Carpal Tunnel Syndrome
People who do repetitive tasks – housewives, secretaries, butchers, assembly line workers, carpenters, musicians, computer users and others – may be more likely to develop carpal tunnel syndrome. Also, fractures or a fall on the hand and poorly designed vibrating hand tools may damage the palm of the hand and cause carpal tunnel syndrome. Other causes are rheumatoid arthritis or osteoarthritis, Paget’s bone disease, multiple myeloma, acromegaly, and gout.
Your carpal (wrist) bones form a tunnel-like structure – the carpal tunnel -through which pass nine tendons and one nerve – the median nerve. Carpal tunnel syndrome (also called occupational neuritis, partial thenar atrophy and median neuritis) occurs when the median nerve is irritated. Carpal tunnel syndrome is so common that it has been called “the occupational disease of the 1990’s.”

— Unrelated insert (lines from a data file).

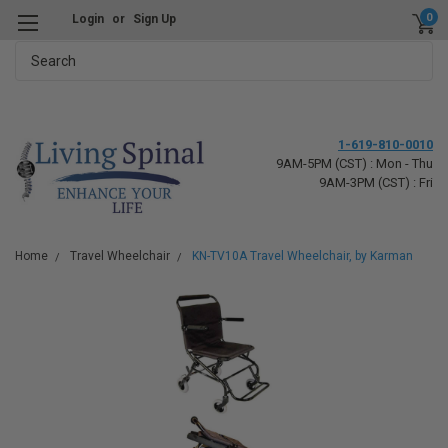
0
Login
or
Sign Up
Search
1-619-810-0010
9AM-5PM (CST) : Mon - Thu
9AM-3PM (CST) : Fri
Home
Travel Wheelchair
KN-TV10A Travel Wheelchair, by Karman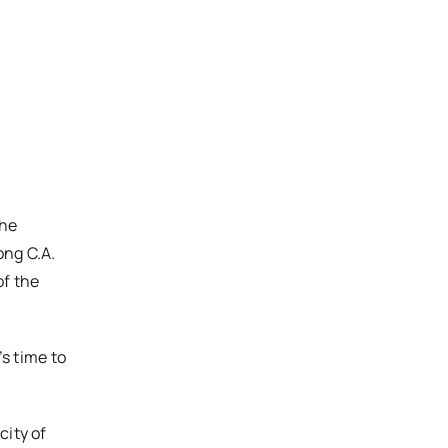
the
ong C.A.
of the
’s time to
city of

The relationship between spinal health and carpal tunnel has been documented by a number of individuals who found spinal nerve root irritation in patients who had carpal tunnel or ulnar therapy. Others have found that nerve compression in the neck can block the flow of nutrients to the nerves in the wrist, making the wrist more susceptible to injury. This problem is called the “double crush syndrome.” Not surprisingly, when 1,000 cases of carpal tunnel syndrome were investigated, it was found that a large number of those suffering from carpal tunnel syndrome also had arthritis in the neck area.
As a Brain-Based Therapy Chiropractor , I take a different approach to the treatment and prevention of carpal tunnel syndrome. After a thorough neurological examination, I determine which part of the nervous system is not functioning properly.
The right brain controls the left side of the body and the left brain controls the right side of the body. If a patient is experiencing pain on one side of the body (right or left), the opposite brain may be firing at an abnormally high rate. In order for a patient to perceive pain, an area of the brain must fire at a higher frequency. If the pain is bilateral (on both sides), there may be different central structures involved, such as the brain stem or cerebellum.